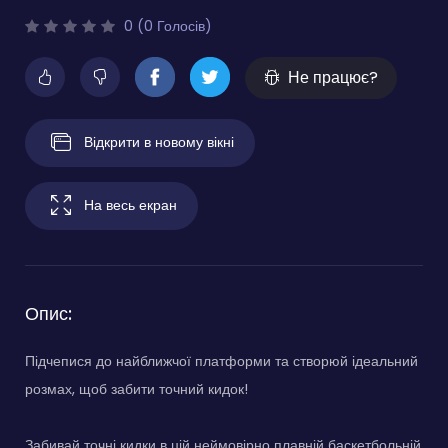
0 (0 Голосів)
Не працює?
Відкрити в новому вікні
На весь екран
Опис:
Підчепися до найближчої платформи та створюй ідеальний
розмах, щоб забити точний кидок!
Забивай точні кидки в цій неймовірно плавній баскетбольній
::::
Write out each entry exactly as given, omitting any picture.

0 (0 Голосів)
Не працює?
Відкрити в новому вікні
На весь екран
Опис:
Підчепися до найближчої платформи та створюй ідеальний
розмах, щоб забити точний кидок!
Забивай точні кидки в цій неймовірно плавній баскетбольній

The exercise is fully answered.